(Exercise) Transcribe, without alteration, the line that includes "تحت إدارة أعمال مؤسسة نوري" and each line after it until the records end, omitting all that precede it.

(Available data)

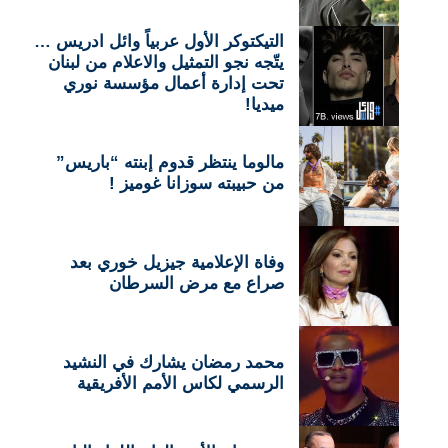
التيكتوكر الأول عربياً وائل ادريس …
يتّجه نجو التمثيل والاعلام من لبنان
تحت إدارة أعمال مؤسسة نوري
ميديا!
مالوما ينتظر قدوم إبنته “باريس”
من حبيبته سوزانا غوميز !
وفاة الإعلامية جيزيل خوري بعد
صراع مع مرض السرطان
محمد رمضان يشارك في النشيد
الرسمي لكاس الأمم الأفريقية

(Response)
تحت إدارة أعمال مؤسسة نوري
ميديا!
مالوما ينتظر قدوم إبنته “باريس”
من حبيبته سوزانا غوميز !
وفاة الإعلامية جيزيل خوري بعد
صراع مع مرض السرطان
محمد رمضان يشارك في النشيد
الرسمي لكاس الأمم الأفريقية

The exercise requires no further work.